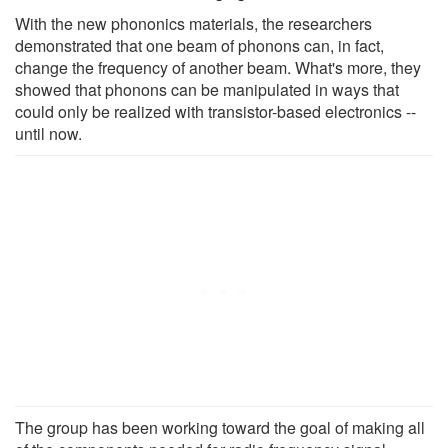
With the new phononics materials, the researchers
demonstrated that one beam of phonons can, in fact,
change the frequency of another beam. What's more, they
showed that phonons can be manipulated in ways that
could only be realized with transistor-based electronics --
until now.
The group has been working toward the goal of making all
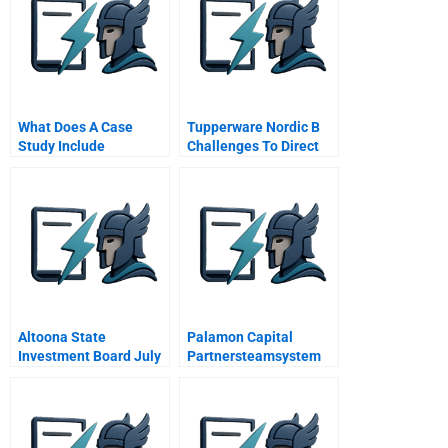
What Does A Case
Tupperware Nordic B
Study Include
Challenges To Direct
Selling In The Web Era
Altoona State
Palamon Capital
Investment Board July
Partnersteamsystem
2012
Spa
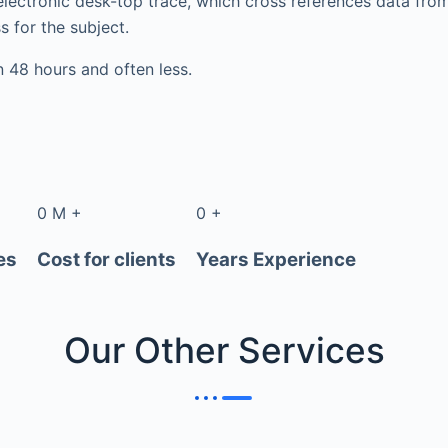
electronic desk-top trace, which cross references data fr
s for the subject.
in 48 hours and often less.
0
M
+
0
+
es
Cost for clients
Years Experience
Our Other
Services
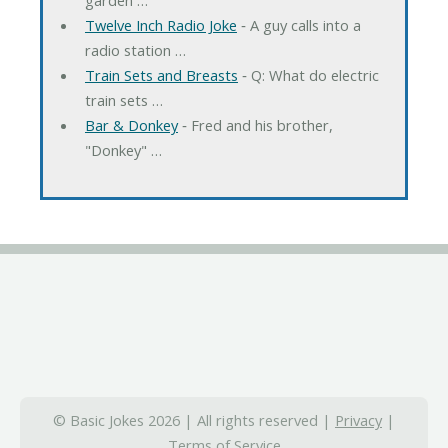
Twelve Inch Radio Joke
‐ A guy calls into a
radio station …
Train Sets and Breasts
‐ Q: What do electric
train sets …
Bar & Donkey
‐ Fred and his brother,
"Donkey" …
© Basic Jokes 2026 | All rights reserved |
Privacy
|
Terms of Service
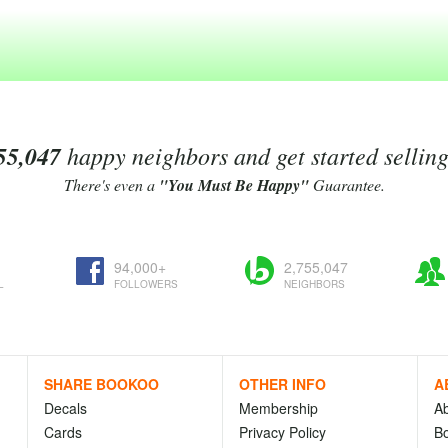
55,047
happy neighbors and get started sellin
There's even a
"You Must Be Happy"
Guarantee.
94,000+
2,755,047
L
FOLLOWERS
NEIGHBORS
SHARE BOOKOO
OTHER INFO
A
Decals
Membership
A
Cards
Privacy Policy
Bo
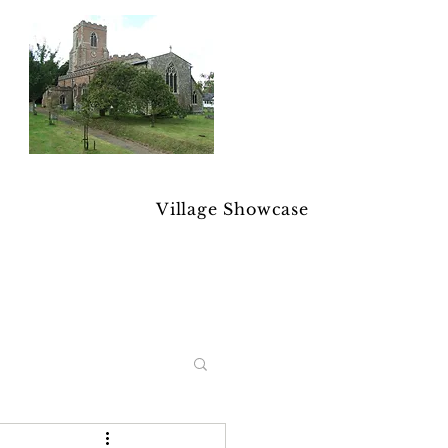
Village Showcase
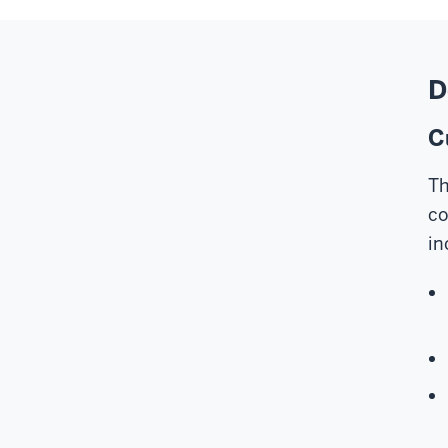
D
C
Th
co
in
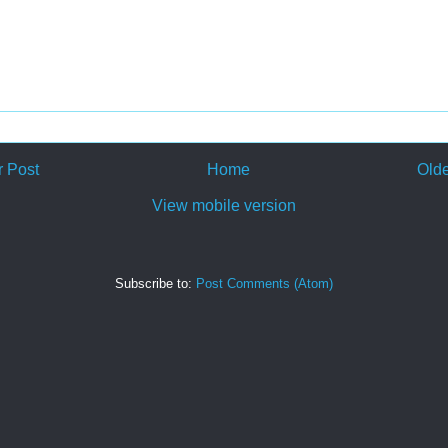
 Post
Home
Olde
View mobile version
Subscribe to:
Post Comments (Atom)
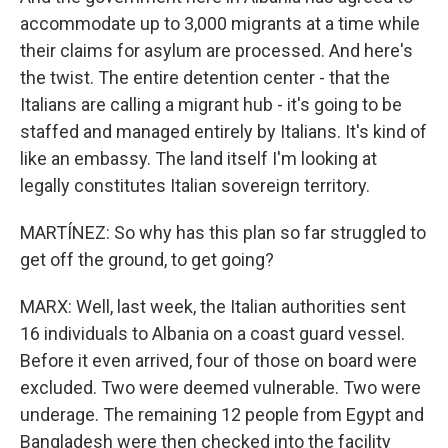
accommodate up to 3,000 migrants at a time while
their claims for asylum are processed. And here's
the twist. The entire detention center - that the
Italians are calling a migrant hub - it's going to be
staffed and managed entirely by Italians. It's kind of
like an embassy. The land itself I'm looking at
legally constitutes Italian sovereign territory.
MARTÍNEZ: So why has this plan so far struggled to
get off the ground, to get going?
MARX: Well, last week, the Italian authorities sent
16 individuals to Albania on a coast guard vessel.
Before it even arrived, four of those on board were
excluded. Two were deemed vulnerable. Two were
underage. The remaining 12 people from Egypt and
Bangladesh were then checked into the facility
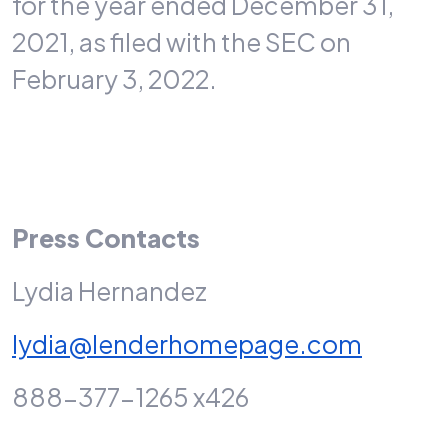
for the year ended December 31,
2021, as filed with the SEC on
February 3, 2022.
Press Contacts
Lydia Hernandez
lydia@lenderhomepage.com
888-377-1265 x426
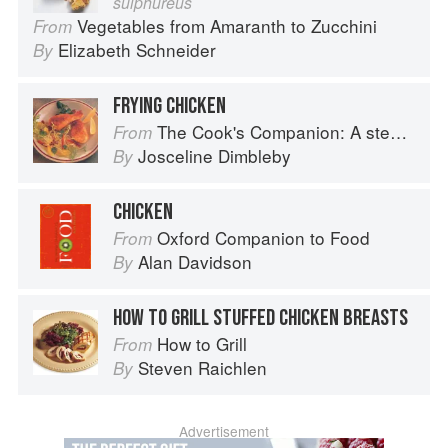
sulphureus
Vegetables from Amaranth to Zucchini
From
Elizabeth Schneider
By
FRYING CHICKEN
The Cook's Companion: A step-by-step guide to cooking skills including original recipes
From
Josceline Dimbleby
By
CHICKEN
Oxford Companion to Food
From
Alan Davidson
By
HOW TO GRILL STUFFED CHICKEN BREASTS
How to Grill
From
Steven Raichlen
By
Advertisement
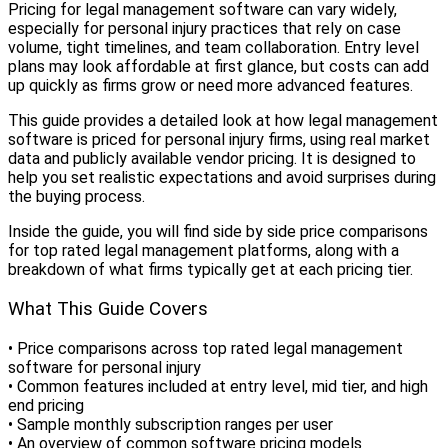
Pricing for legal management software can vary widely,
especially for personal injury practices that rely on case
volume, tight timelines, and team collaboration. Entry level
plans may look affordable at first glance, but costs can add
up quickly as firms grow or need more advanced features.
This guide provides a detailed look at how legal management
software is priced for personal injury firms, using real market
data and publicly available vendor pricing. It is designed to
help you set realistic expectations and avoid surprises during
the buying process.
Inside the guide, you will find side by side price comparisons
for top rated legal management platforms, along with a
breakdown of what firms typically get at each pricing tier.
What This Guide Covers
• Price comparisons across top rated legal management
software for personal injury
• Common features included at entry level, mid tier, and high
end pricing
• Sample monthly subscription ranges per user
• An overview of common software pricing models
·····
▶ [EXERCISE DESCRIPTION]: What must be returned is a bare number, the count of lines in the entries holding the string "injury".

▶ [RESPONSE TO THIS TASK]: 3